Assigned task ▸
Copy the lines below exactly. No picture goes into the copy.

Page-level text extractions:
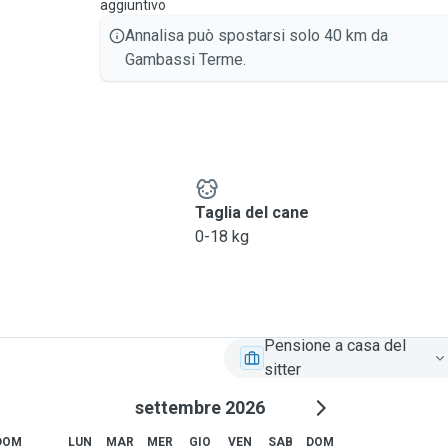
aggiuntivo
Annalisa può spostarsi solo 40 km da
Gambassi Terme.
e
Taglia del cane
0-18 kg
Pensione a casa del
sitter
settembre 2026
DOM
LUN
MAR
MER
GIO
VEN
SAB
DOM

Output ▸
aggiuntivo
Annalisa può spostarsi solo 40 km da
Gambassi Terme.
e
Taglia del cane
0-18 kg
Pensione a casa del
sitter
settembre 2026
DOM
LUN
MAR
MER
GIO
VEN
SAB
DOM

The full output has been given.